The Minnesota Supreme Court's recent decision limiting development fees is a $1.3 million gain for the developer and a $1.3 million loss (and counting) for the property taxpayers of Woodbury.

Builder groups, including the political action committee BATC-Housing First Minnesota, will tout the decision as a major victory for making housing more affordable.

It isn't one.

Looking at a developer's profit-and-loss statement, it is easy to assume that reducing fees (or any other cost) would result in increased profits or more affordable housing. However, wherever developable land is scarce, the competitive market dictates that fee reductions will simply be offset by land price increases.

In my work on behalf of Newport residents, I regularly point out that the best way to facilitate development is to allow private developers to make money. But one effect of the limited supply of land is that cities with more valuable locations can charge higher fees without hindering development.

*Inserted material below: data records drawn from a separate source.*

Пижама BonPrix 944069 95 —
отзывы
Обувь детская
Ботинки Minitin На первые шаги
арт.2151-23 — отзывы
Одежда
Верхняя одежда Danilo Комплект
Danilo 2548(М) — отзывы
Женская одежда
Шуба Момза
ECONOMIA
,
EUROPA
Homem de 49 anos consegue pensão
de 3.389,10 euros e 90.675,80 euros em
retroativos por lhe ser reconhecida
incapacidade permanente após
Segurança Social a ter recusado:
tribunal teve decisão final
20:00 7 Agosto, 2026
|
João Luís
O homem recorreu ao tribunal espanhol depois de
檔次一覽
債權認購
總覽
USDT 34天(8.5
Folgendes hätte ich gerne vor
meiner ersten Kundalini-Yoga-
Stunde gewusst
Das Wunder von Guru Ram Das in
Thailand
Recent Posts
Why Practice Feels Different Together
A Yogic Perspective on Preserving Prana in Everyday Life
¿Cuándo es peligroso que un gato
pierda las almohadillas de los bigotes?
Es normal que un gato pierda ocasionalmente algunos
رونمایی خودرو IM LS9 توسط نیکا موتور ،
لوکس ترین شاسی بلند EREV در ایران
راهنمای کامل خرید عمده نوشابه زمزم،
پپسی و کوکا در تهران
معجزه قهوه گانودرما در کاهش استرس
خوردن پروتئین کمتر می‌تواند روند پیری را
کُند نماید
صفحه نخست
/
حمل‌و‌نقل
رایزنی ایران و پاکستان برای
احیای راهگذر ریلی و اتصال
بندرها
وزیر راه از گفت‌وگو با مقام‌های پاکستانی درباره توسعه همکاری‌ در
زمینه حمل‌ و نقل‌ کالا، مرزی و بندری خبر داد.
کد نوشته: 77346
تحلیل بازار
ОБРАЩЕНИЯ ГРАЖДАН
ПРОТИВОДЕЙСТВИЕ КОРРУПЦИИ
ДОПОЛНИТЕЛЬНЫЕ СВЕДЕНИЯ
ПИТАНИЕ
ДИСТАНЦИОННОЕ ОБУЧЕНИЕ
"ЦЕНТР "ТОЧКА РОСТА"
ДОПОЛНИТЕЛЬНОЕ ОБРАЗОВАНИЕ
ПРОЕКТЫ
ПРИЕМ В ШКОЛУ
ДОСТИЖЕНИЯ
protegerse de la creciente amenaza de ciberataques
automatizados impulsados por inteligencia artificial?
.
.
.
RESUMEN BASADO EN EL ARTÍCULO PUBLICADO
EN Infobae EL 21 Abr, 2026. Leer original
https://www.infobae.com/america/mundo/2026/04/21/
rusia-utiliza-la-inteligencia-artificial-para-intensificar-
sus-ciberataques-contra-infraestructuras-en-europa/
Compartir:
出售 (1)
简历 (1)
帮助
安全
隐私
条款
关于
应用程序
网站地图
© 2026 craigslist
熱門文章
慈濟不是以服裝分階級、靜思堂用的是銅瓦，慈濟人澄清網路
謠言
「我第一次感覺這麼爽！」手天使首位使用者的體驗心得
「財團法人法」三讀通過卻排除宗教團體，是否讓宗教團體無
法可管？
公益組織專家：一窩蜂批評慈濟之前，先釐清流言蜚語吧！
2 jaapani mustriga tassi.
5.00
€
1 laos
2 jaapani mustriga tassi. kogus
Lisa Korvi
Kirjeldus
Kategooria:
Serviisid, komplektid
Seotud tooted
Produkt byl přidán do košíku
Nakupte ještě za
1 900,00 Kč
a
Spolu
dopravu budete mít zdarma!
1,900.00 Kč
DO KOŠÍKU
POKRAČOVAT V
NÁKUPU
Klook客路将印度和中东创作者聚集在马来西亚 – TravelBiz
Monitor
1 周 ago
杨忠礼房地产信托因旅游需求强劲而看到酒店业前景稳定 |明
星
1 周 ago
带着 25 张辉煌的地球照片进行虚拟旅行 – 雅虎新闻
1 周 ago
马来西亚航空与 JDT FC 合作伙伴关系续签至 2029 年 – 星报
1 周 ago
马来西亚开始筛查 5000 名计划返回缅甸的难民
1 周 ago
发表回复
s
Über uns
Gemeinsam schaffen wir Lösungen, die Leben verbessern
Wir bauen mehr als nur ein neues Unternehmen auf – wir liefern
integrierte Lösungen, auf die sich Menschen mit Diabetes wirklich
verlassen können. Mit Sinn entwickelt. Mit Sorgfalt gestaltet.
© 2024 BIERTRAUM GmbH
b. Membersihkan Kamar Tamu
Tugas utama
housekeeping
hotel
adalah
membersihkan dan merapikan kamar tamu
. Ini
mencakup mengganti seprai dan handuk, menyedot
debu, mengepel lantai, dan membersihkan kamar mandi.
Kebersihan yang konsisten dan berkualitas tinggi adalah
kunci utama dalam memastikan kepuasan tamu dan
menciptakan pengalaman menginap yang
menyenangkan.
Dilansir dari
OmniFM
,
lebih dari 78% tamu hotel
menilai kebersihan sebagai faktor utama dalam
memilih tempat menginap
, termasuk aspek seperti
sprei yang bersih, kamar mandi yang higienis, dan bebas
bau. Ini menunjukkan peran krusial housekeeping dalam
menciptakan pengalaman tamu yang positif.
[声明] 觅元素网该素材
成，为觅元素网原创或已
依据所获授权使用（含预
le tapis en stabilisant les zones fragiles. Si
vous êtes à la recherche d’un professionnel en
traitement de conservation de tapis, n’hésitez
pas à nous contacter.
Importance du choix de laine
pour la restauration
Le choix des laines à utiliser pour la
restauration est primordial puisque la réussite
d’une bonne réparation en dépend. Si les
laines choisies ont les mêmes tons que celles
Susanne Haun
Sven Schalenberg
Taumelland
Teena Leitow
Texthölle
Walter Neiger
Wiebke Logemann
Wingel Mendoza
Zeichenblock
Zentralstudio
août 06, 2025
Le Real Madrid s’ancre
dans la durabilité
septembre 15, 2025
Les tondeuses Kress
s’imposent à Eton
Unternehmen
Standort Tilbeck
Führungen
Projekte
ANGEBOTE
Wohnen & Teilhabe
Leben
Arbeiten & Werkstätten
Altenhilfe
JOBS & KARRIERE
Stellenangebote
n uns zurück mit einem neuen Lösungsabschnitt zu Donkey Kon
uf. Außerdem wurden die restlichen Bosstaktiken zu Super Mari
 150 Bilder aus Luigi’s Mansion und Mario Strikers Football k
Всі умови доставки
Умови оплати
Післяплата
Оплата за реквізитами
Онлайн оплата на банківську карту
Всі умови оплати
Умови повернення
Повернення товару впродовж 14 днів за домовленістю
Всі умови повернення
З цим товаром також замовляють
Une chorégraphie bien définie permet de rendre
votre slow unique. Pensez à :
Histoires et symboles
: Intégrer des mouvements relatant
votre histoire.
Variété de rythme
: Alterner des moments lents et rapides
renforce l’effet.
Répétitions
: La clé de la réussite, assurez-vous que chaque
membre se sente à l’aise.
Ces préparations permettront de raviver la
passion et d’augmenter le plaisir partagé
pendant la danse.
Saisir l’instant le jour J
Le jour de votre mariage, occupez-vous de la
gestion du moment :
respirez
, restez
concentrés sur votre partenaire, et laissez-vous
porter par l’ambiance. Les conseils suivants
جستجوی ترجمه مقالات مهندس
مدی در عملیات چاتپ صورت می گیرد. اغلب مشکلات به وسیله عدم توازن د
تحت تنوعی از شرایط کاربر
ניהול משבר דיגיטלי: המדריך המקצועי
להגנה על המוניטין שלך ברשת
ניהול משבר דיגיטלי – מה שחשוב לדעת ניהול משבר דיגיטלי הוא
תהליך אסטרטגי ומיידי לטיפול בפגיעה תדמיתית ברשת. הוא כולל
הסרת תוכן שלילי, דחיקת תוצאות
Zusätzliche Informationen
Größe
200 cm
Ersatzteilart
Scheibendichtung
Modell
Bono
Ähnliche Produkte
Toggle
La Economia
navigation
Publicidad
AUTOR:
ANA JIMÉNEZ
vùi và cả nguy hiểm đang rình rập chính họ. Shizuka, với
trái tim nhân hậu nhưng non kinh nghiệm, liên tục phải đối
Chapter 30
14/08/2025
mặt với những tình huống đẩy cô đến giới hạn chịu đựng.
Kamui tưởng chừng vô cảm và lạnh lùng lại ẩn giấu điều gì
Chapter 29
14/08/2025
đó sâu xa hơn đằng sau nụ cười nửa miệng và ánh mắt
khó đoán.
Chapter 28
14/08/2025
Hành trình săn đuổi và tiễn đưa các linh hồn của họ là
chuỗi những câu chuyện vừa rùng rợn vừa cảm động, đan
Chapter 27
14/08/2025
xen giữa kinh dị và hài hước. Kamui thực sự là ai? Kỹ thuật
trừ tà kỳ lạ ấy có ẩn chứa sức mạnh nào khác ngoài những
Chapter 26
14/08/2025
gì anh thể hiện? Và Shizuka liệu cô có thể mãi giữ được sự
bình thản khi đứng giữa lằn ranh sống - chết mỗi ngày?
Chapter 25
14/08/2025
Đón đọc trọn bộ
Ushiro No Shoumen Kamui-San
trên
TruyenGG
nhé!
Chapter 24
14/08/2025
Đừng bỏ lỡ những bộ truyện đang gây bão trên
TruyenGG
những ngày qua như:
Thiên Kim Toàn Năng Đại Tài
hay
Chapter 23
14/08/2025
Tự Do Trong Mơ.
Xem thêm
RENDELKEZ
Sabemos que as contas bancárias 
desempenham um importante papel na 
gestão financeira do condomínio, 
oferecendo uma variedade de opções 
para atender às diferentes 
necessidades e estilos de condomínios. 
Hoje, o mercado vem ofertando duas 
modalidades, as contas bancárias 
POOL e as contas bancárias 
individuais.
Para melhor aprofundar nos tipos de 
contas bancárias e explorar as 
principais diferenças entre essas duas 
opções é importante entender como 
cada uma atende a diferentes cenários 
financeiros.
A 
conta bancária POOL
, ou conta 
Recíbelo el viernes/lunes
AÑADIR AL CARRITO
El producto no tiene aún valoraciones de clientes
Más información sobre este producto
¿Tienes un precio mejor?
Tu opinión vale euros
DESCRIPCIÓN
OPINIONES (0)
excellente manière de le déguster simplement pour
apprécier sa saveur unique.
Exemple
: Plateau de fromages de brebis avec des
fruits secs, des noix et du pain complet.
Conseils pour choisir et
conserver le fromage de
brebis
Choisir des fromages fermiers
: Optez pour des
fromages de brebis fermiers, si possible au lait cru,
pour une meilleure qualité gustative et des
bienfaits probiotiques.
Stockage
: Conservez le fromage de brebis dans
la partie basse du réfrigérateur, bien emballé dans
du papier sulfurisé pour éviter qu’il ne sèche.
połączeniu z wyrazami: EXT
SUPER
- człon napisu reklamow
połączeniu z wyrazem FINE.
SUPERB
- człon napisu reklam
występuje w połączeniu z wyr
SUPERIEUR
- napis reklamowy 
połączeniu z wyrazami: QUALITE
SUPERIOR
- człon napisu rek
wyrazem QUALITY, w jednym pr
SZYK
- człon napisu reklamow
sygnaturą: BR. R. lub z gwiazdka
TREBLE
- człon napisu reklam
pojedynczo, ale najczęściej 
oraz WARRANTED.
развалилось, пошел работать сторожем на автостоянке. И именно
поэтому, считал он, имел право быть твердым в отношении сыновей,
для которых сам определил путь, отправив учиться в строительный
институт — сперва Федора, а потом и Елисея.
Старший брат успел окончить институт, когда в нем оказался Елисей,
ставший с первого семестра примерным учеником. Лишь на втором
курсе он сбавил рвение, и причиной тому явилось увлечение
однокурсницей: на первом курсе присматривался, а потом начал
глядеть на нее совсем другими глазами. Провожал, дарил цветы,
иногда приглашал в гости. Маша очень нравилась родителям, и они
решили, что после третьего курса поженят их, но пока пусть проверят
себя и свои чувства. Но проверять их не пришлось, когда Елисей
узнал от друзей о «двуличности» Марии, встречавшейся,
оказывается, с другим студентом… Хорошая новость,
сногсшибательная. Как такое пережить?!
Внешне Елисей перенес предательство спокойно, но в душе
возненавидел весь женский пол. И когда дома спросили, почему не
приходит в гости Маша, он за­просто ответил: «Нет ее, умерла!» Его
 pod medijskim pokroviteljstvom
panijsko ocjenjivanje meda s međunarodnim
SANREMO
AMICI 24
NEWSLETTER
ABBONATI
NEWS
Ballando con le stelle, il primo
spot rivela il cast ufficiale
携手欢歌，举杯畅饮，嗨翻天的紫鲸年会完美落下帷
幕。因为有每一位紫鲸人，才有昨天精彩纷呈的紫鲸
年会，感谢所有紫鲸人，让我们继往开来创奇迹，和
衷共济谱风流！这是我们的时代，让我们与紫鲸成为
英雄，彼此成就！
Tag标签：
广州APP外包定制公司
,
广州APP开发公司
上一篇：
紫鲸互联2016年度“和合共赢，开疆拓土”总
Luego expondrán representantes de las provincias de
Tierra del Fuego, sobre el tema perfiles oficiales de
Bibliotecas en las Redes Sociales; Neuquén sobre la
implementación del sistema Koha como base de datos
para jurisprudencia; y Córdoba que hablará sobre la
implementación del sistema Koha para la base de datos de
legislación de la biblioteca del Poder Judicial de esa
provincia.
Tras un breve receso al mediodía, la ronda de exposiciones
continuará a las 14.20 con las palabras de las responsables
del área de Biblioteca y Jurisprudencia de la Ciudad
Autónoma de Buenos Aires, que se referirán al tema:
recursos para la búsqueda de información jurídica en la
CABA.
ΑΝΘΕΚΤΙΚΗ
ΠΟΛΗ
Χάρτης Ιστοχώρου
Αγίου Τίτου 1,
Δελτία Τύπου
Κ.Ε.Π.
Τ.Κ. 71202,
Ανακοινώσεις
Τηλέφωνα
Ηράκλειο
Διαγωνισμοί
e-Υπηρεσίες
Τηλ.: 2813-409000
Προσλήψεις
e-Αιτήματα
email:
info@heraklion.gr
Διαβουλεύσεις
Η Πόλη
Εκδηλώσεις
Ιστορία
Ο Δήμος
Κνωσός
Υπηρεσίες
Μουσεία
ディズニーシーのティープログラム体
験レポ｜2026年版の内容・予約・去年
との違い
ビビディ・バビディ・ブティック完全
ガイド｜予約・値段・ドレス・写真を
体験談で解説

Developable land is a limited commodity. Developers spend more to build homes in places where new home sale prices are higher.

Location costs include land, infrastructure and municipal mandates, including fees and other requirements. These individual items are not fixed costs, as is presumed by advocates of reductions in municipal mandates as a means to increase home affordability.

Instead, the net value of a location remains the same regardless of the proportion of that value allocated to municipal mandates. This value is reflected in the combined costs of land prices, associated infrastructure costs and municipal mandates.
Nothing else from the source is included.